Shaurya Chawla

Shaurya Chawla
I’m a Computer Science enthusiast with a strong interest in building impactful, real-world solutions that go beyond just code. Alongside my technical skills in software development and AI systems, I bring a strong focus on communication, influence, and collaboration—skills that help me work effectively across teams and understand user needs deeply.
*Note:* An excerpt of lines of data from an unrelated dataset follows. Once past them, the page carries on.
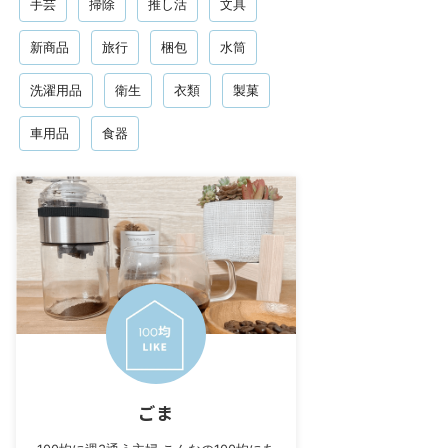
手芸
掃除
推し活
文具
新商品
旅行
梱包
水筒
洗濯用品
衛生
衣類
製菓
車用品
食器
ごま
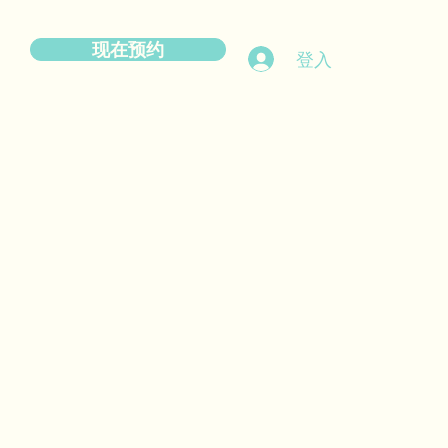
现在预约
登入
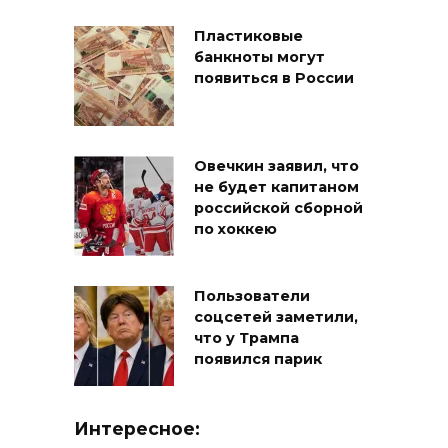
Пластиковые
банкноты могут
появиться в России
Овечкин заявил, что
не будет капитаном
российской сборной
по хоккею
Пользователи
соцсетей заметили,
что у Трампа
появился парик
Интересное:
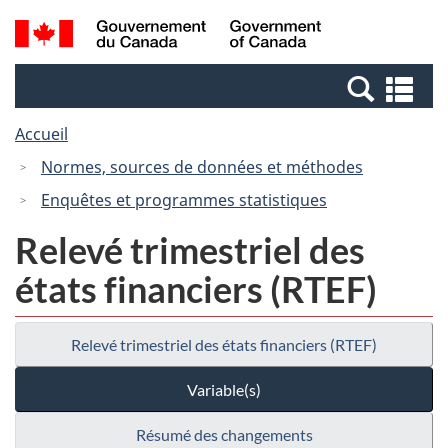
Passer
Passer
Recherche
/
au
à
et
Government
contenu
la
menus
of
Re
principal
version
Canada
et
HTML
Accueil
me
simplifiée
Normes, sources de données et méthodes
Enquêtes et programmes statistiques
Relevé trimestriel des
états financiers (RTEF)
Relevé trimestriel des états financiers (RTEF)
Variable(s)
Résumé des changements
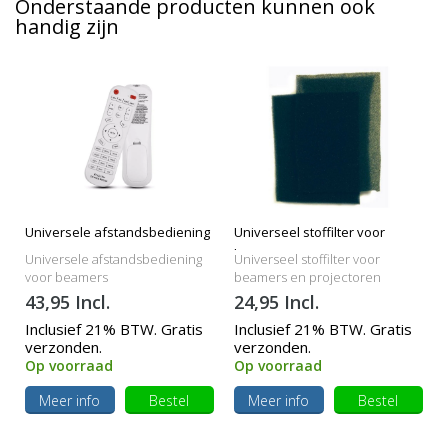
Onderstaande producten kunnen ook
handig zijn
Universele afstandsbediening
Universeel stoffilter voor
beamers
Universele afstandsbediening
Universeel stoffilter voor
voor beamers
beamers en projectoren
43,95 Incl.
24,95 Incl.
Inclusief 21% BTW. Gratis
Inclusief 21% BTW. Gratis
verzonden.
verzonden.
Op voorraad
Op voorraad
Meer info
Bestel
Meer info
Bestel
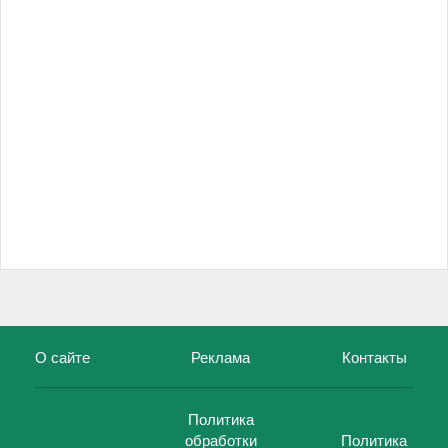
О сайте
Реклама
Контакты
Политика
обработки
Политика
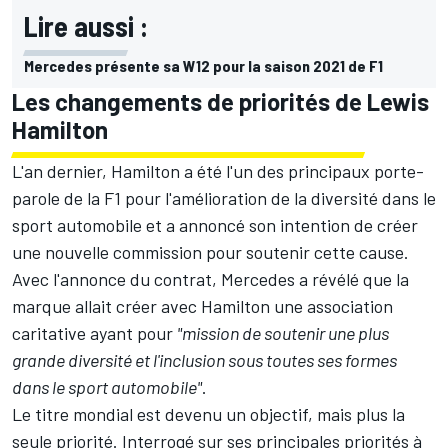
Lire aussi :
Mercedes présente sa W12 pour la saison 2021 de F1
Les changements de priorités de Lewis
Hamilton
L'an dernier, Hamilton a été l'un des principaux porte-
parole de la F1 pour l'amélioration de la diversité dans le
sport automobile et a annoncé son intention de créer
une nouvelle commission pour soutenir cette cause.
Avec l'annonce du contrat, Mercedes a révélé que la
marque allait créer avec Hamilton une association
caritative ayant pour
"mission de soutenir une plus
grande diversité et l'inclusion sous toutes ses formes
dans le sport automobile"
.
Le titre mondial est devenu un objectif, mais plus la
seule priorité. Interrogé sur ses principales priorités à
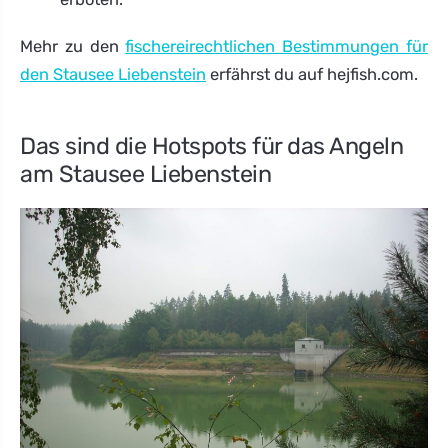
Mehr zu den
fischereirechtlichen Bestimmungen für
den Stausee Liebenstein
erfährst du auf hejfish.com.
Das sind die Hotspots für das Angeln
am Stausee Liebenstein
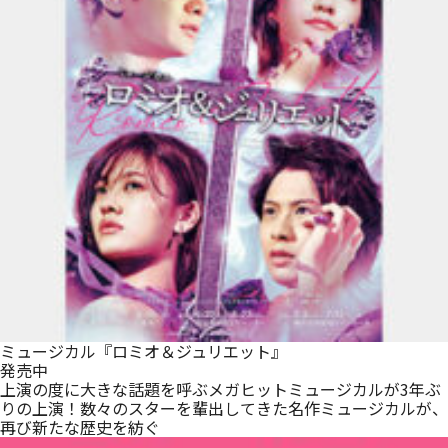
ミュージカル『ロミオ＆ジュリエット』
発売中
上演の度に大きな話題を呼ぶメガヒットミュージカルが3年ぶ
りの上演！数々のスターを輩出してきた名作ミュージカルが、
再び新たな歴史を紡ぐ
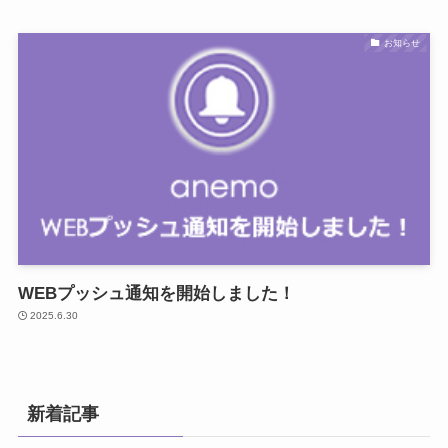
お知らせ
WEBプッシュ通知を開始しました！
2025.6.30
新着記事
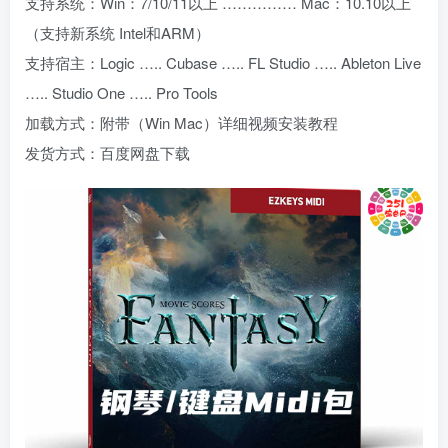
支持系统：Win：7/10/11以上 …………… Mac：10.10以上
（支持新系统 Intel和ARM）
支持宿主：Logic ….. Cubase ….. FL Studio ….. Ableton Live
….. Studio One ….. Pro Tools
加载方式：附带（Win Mac）详细视频安装教程
发货方式：百度网盘下载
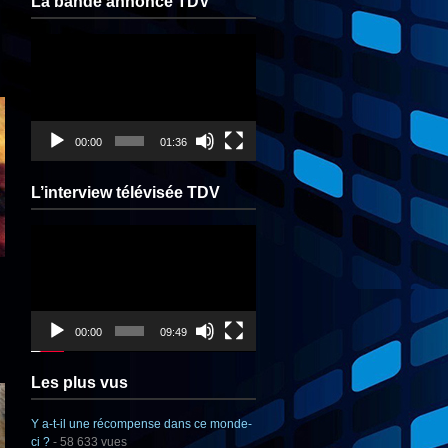
La bande annonce TDV
Lecteur
vidéo
00:00
01:36
L’interview télévisée TDV
Lecteur
vidéo
00:00
09:49
Les plus vus
Y a-t-il une récompense dans ce monde-
ci ?
- 58 633 vues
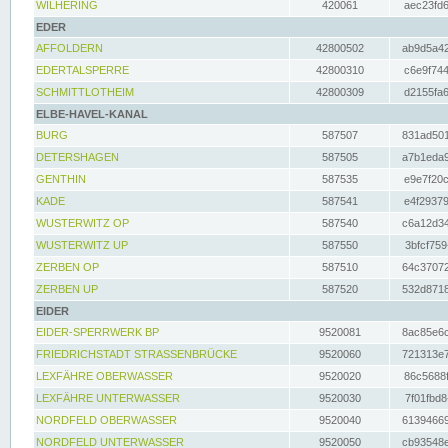
WILHERING
420061
aec23fd6
EDER
AFFOLDERN
42800502
ab9d5a42
EDERTALSPERRE
42800310
c6e9f744
SCHMITTLOTHEIM
42800309
d2155fa6
ELBE-HAVEL-KANAL
BURG
587507
831ad501
DETERSHAGEN
587505
a7b1eda9
GENTHIN
587535
e9e7f20c
KADE
587541
e4f29379
WUSTERWITZ OP
587540
c6a12d34
WUSTERWITZ UP
587550
3bfcf759
ZERBEN OP
587510
64c37072
ZERBEN UP
587520
532d8718
EIDER
EIDER-SPERRWERK BP
9520081
8ac85e6c
FRIEDRICHSTADT STRASSENBRÜCKE
9520060
721313e7
LEXFÄHRE OBERWASSER
9520020
86c5688f
LEXFÄHRE UNTERWASSER
9520030
7f01fbd8
NORDFELD OBERWASSER
9520040
61394669
NORDFELD UNTERWASSER
9520050
cb93548e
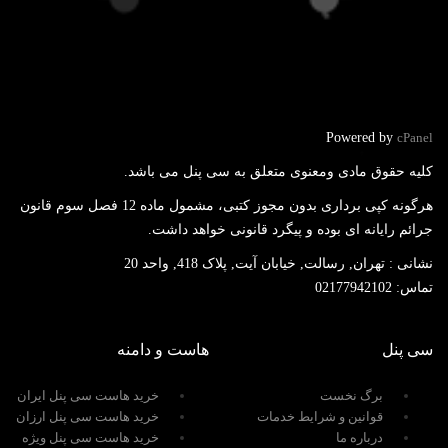
Powered by
cPanel
کلیه حقوق مادی ومعنوی متعلق به سی پنل می باشد.
هرگونه کپی برداری بدون مجوز کتبی، مشمول ماده 12 فصل سوم قانون
جرائم رایانه ای بوده و پیگرد قانونی خواهد داشت.
نشانی :
تهران, رسالت, خیابان آیت, پلاک 418, واحد 20
تماس:
02177942102
سی پنل
هاست و دامنه
برگ نخست
خرید هاست سی پنل ایران
قوانین و شرایط خدمات
خرید هاست سی پنل ارزان
درباره ما
خرید هاست سی پنل ویژه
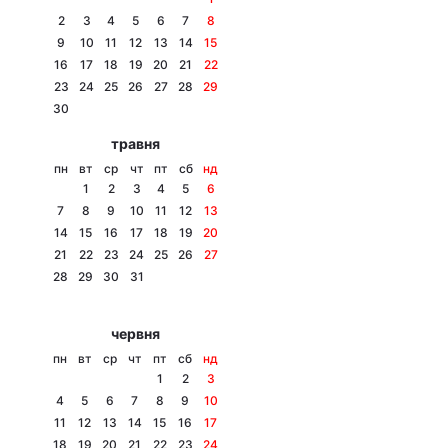
2
3
4
5
6
7
8
9
10
11
12
13
14
15
16
17
18
19
20
21
22
Головна
Війна
23
24
25
26
27
28
29
30
Україна
Політика
травня
пн
вт
ср
чт
пт
сб
нд
Економіка
Світ
1
2
3
4
5
6
7
8
9
10
11
12
13
Спорт
Наука
14
15
16
17
18
19
20
21
22
23
24
25
26
27
Техно і зв'язок
Лайт
28
29
30
31
Зброя
Інциденти
червня
Здоров'я
Туризм
пн
вт
ср
чт
пт
сб
нд
1
2
3
Цікавинки
Погода
4
5
6
7
8
9
10
11
12
13
14
15
16
17
Екологія
Регіони
18
19
20
21
22
23
24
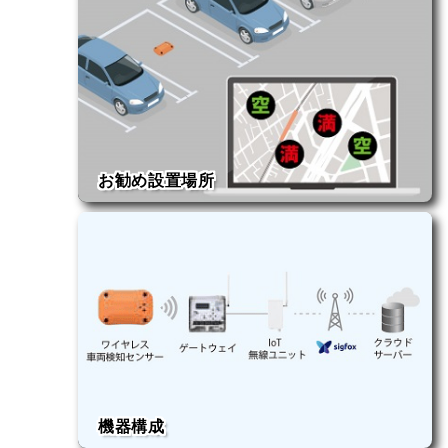
お勧め設置場所
・渋滞が発生しやすい観光地周辺
・イベント仮説駐車場
・道の駅など
機器構成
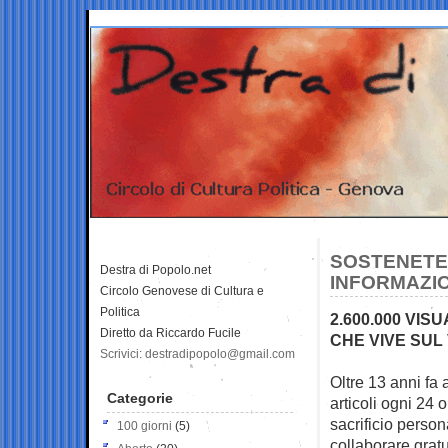
SOSTENETE 
Destra di Popolo.net
INFORMAZI
Circolo Genovese di Cultura e
Politica
2.600.000 VIS
Diretto da Riccardo Fucile
CHE VIVE SUL
Scrivici: destradipopolo@gmail.com
Oltre 13 anni fa
Categorie
articoli ogni
24 o
sacrificio person
100 giorni
(5)
collaborare gratu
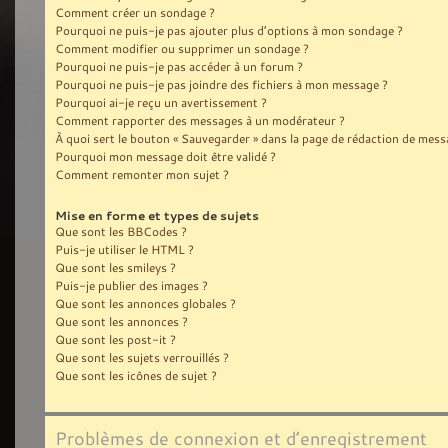
Comment créer un sondage ?
Pourquoi ne puis-je pas ajouter plus d’options à mon sondage ?
Comment modifier ou supprimer un sondage ?
Pourquoi ne puis-je pas accéder à un forum ?
Pourquoi ne puis-je pas joindre des fichiers à mon message ?
Pourquoi ai-je reçu un avertissement ?
Comment rapporter des messages à un modérateur ?
À quoi sert le bouton « Sauvegarder » dans la page de rédaction de mess
Pourquoi mon message doit être validé ?
Comment remonter mon sujet ?
Mise en forme et types de sujets
Que sont les BBCodes ?
Puis-je utiliser le HTML ?
Que sont les smileys ?
Puis-je publier des images ?
Que sont les annonces globales ?
Que sont les annonces ?
Que sont les post-it ?
Que sont les sujets verrouillés ?
Que sont les icônes de sujet ?
Problèmes de connexion et d’enregistrement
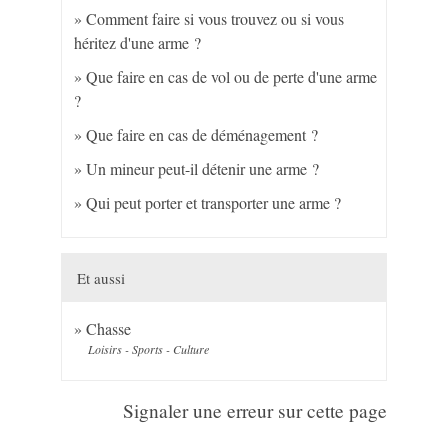
Comment faire si vous trouvez ou si vous
héritez d'une arme ?
Que faire en cas de vol ou de perte d'une arme
?
Que faire en cas de déménagement ?
Un mineur peut-il détenir une arme ?
Qui peut porter et transporter une arme ?
Et aussi
Chasse
Loisirs - Sports - Culture
Signaler une erreur sur cette page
Outside of tech, I’m deeply connected to music. I play drums and have hands-on experience in audio engineering, which has trained my ear for detail, timing, and creative expression. This blend of analytical thinking and artistic discipline shapes how I approach problem-solving—structured, but creative.
I’m particularly drawn toward non-coding and hybrid CS roles where technology meets people—such as product, AI strategy, technical consulting, or developer relations—where communication and technical understanding come together to create impact.
PROJECTS
Automatic Speech Recognition (ASR):
Developed an Automatic Speech Recognition (ASR) system using Deep Learning techniques. Implemented a Recurrent Neural Network (RNN) with attention mechanism to transcribe speech into text. Utilized Mel-Frequency Cepstral Coefficients (MFCCs) for feature extraction and trained the model on LibriSpeech dataset. Achieved high transcription accuracy and optimized performance with Beam Search decoding.
AI CHATBOT
(full stack)
I developed a session-based chatbot application using FastAPI, PostgreSQL, and a lightweight frontend to deliver a seamless conversational experience. The system begins with user onboarding, collecting essential details such as name, email, and phone number with proper input validation to ensure data integrity. Each user interaction is managed through a unique session ID, enabling personalized and continuous conversations. The chatbot stores complete chat history in a PostgreSQL database, allowing for efficient data retrieval and tracking. The backend is built using FastAPI and SQLAlchemy to provide a robust and scalable REST API, while the frontend features an interactive interface with dynamic chat bubbles for an engaging user experience. Overall, the application supports both structured questioning and free-flow conversation, demonstrating a practical integration of backend engineering, database management, and user-centric design.
Document Reader Chatbot (RAG-based)
I built a Retrieval-Augmented Generation (RAG) chatbot that enables users to query PDF documents and receive accurate, context-aware answers strictly grounded in the document content. The system processes uploaded PDFs by splitting them into meaningful text chunks, which are then converted into semantic embeddings using SentenceTransformers. When a user submits a query, it is similarly embedded and matched against the stored vectors using cosine similarity to retrieve the most relevant context. This context is then passed to an OpenAI-powered language model to generate precise, fact-based responses while minimizing hallucinations. The application is deployed through a Flask web interface, offering a simple and interactive user experience. Overall, the project demonstrates practical implementation of modern RAG pipelines, combining natural language processing, vector search, and large language models to build reliable, document-driven AI systems.
AI- voice Bot
(Twilio based)
I developed a real-time AI voicebot that enables natural, human-like conversations over phone calls using Twilio Media Streams and OpenAI-powered speech and language models. The system captures live audio from user calls through WebSockets, processes it by converting μ-law audio into WAV format, and performs speech-to-text transcription to understand user intent. The transcribed input is then passed to a large language model to generate intelligent, context-aware responses, which are converted back into speech using text-to-speech synthesis and streamed back to the caller in real time. Built with FastAPI and optimized for low-latency performance, the voicebot supports continuous audio streaming, handles noisy environments, and adapts to multilingual input while maintaining English responses. This project demonstrates end-to-end integration of telephony, real-time audio processing, and conversational AI to create a seamless voice-based user experience.